La batalla radica en el modelo económico. La pandemia remeció a Perú, que se jactó de ser la estrella económica regional por sus buenos datos macroeconómicos en 20 años, pero no reparó en la informalidad laboral mayor a 70% y sus pésimos servicios públicos en salud y educación.

El país lleva casi tres décadas de gobiernos amigos del libre mercado sin intervención estatal en el sector empresarial debido a una Constitución escrita en 1993 bajo el gobierno del padre de la candidata Fujimori, el ahora encarcelado expresidente Alberto Fujimori (1990-2000), quien cumple condenas por corrupción y su responsabilidad en el asesinato de 25 peruanos en su gestión.

Keiko Fujimori busca mantener el mismo sistema, mientras Castillo anhela reescribir la Constitución para modificar el sistema económico y lograr más ingresos para educación y salud con la participación del Estado en la extracción de recursos naturales como la minería, el petróleo y gas.

El Perú es un caso de éxito en crecimiento económico, pero, a su vez, de no éxito de un crecimiento social e incluyente, dijo al diario capitalino El Comercio Santiago Levy, ex vicepresidente de sectores y conocimiento del Banco Interamericano de Finanzas.

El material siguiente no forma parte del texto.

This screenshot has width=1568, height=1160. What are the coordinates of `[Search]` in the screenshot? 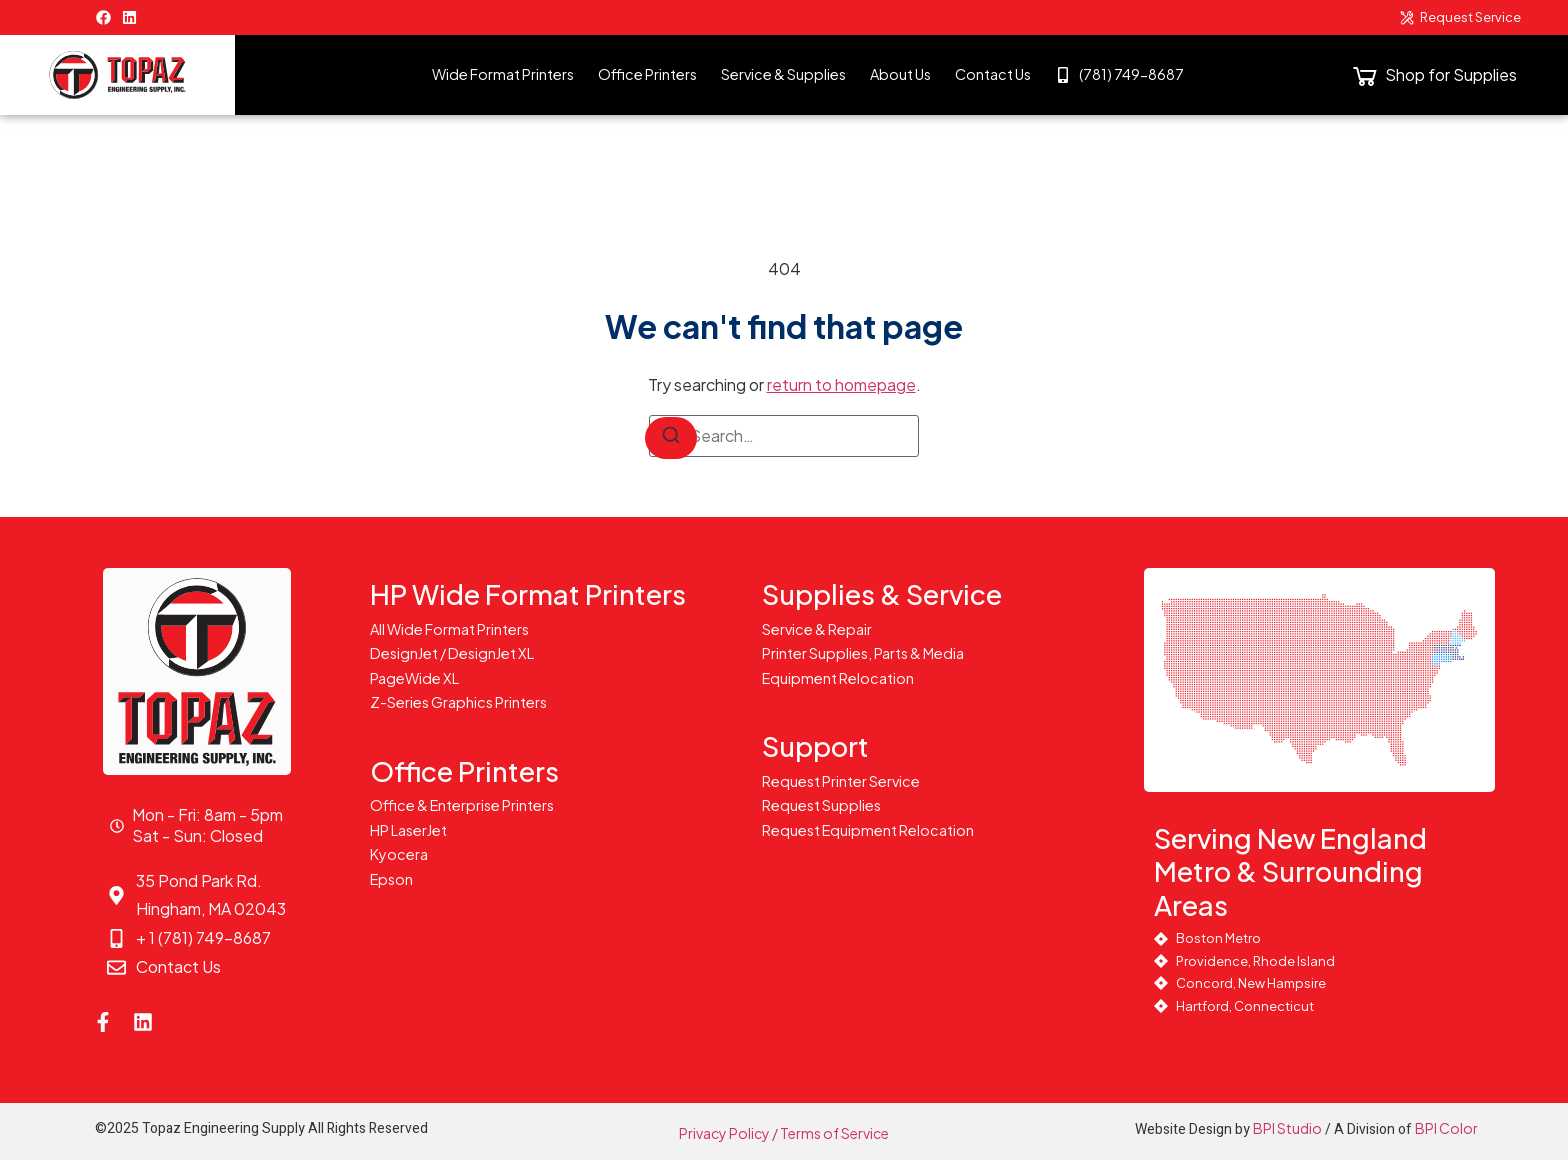 It's located at (671, 438).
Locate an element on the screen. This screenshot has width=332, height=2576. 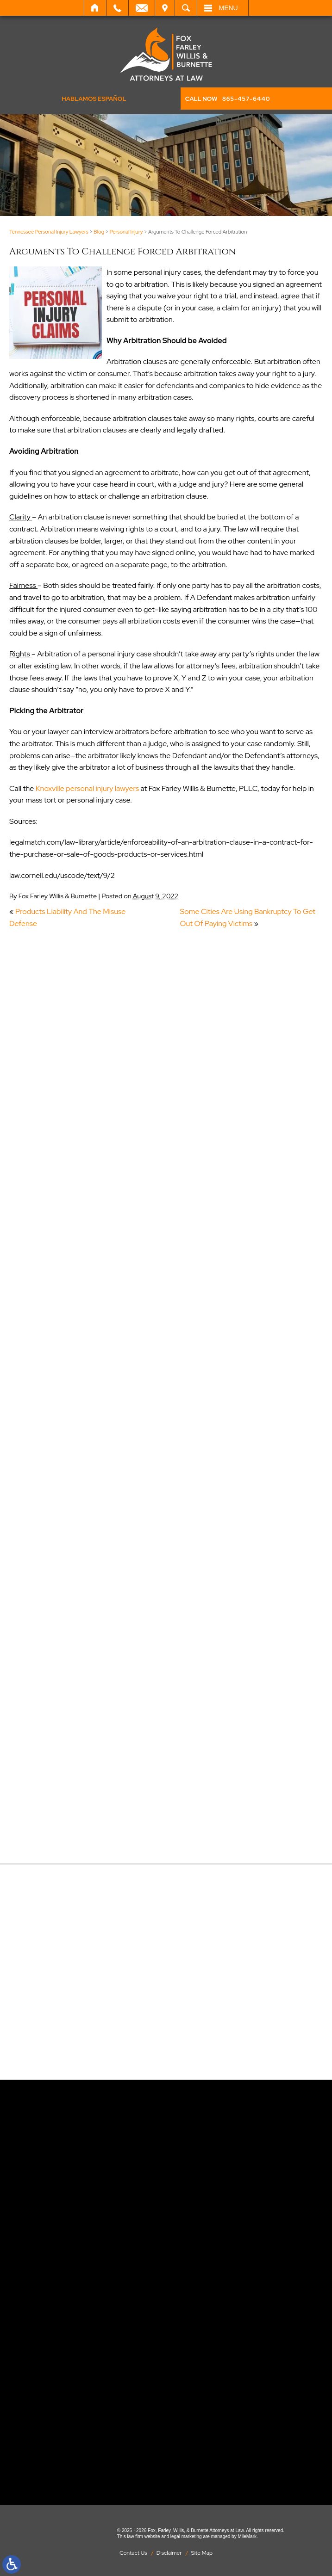 Call is located at coordinates (117, 8).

El virus provocó 10 millones de pobres que viven con menos de tres dólares por día, decenas de miles de negocios quebraron y hay más de 185.000 muertos, cifra que casi triplica las víctimas del conflicto armado entre el grupo terrorista Sendero Luminoso y los uniformados entre 1980-2000.

La hija de Fujimori también promete 2.500 dólares a cada familia con al menos un muerto por COVID-19. Asegura que repartirá 40% de un impuesto por la extracción de minerales, petróleo o gas a familias que viven cerca de esas áreas extractivas.

Castillo ofrece de forma adicional, renegociar los contratos con multinacionales que extraen minerales, gas y petróleo en busca de más ingresos estatales. También asegura que cobrará deudas al fisco de poderosos grupos empresariales que suman más de 2.400 millones de dólares.

El presidente interino, Francisco Sagasti, pidió el viernes a Castillo y Fujimori respetar escrupulosamente la voluntad del pueblo peruano tras los comicios y afirmó que apenas el tribunal electoral publique los resultados convocará a quien el voto popular haya elegido.

Fujimori, sobre quien la fiscalía pide 30 años de cárcel por presunto lavado de dinero, recibe apoyo de la élite económica local, así como de políticos de otros países, entre ellos, el opositor venezolano Leopoldo López, el expresidente colombiano Andrés Pastrana y el expresidente boliviano Jorge Quiroga.

Por su parte, el profesor izquierdista tiene adhesiones de los expresidentes de Bolivia, Evo Morales, y del exmandatario de Uruguay, José Mujica. Gran parte de los pobres también lo apoyan.

De acuerdo con la ley electoral, ganará quien acumule más votos e iniciará su gobierno el 28 de julio cuando reciba el poder de manos del actual mandatario Sagasti.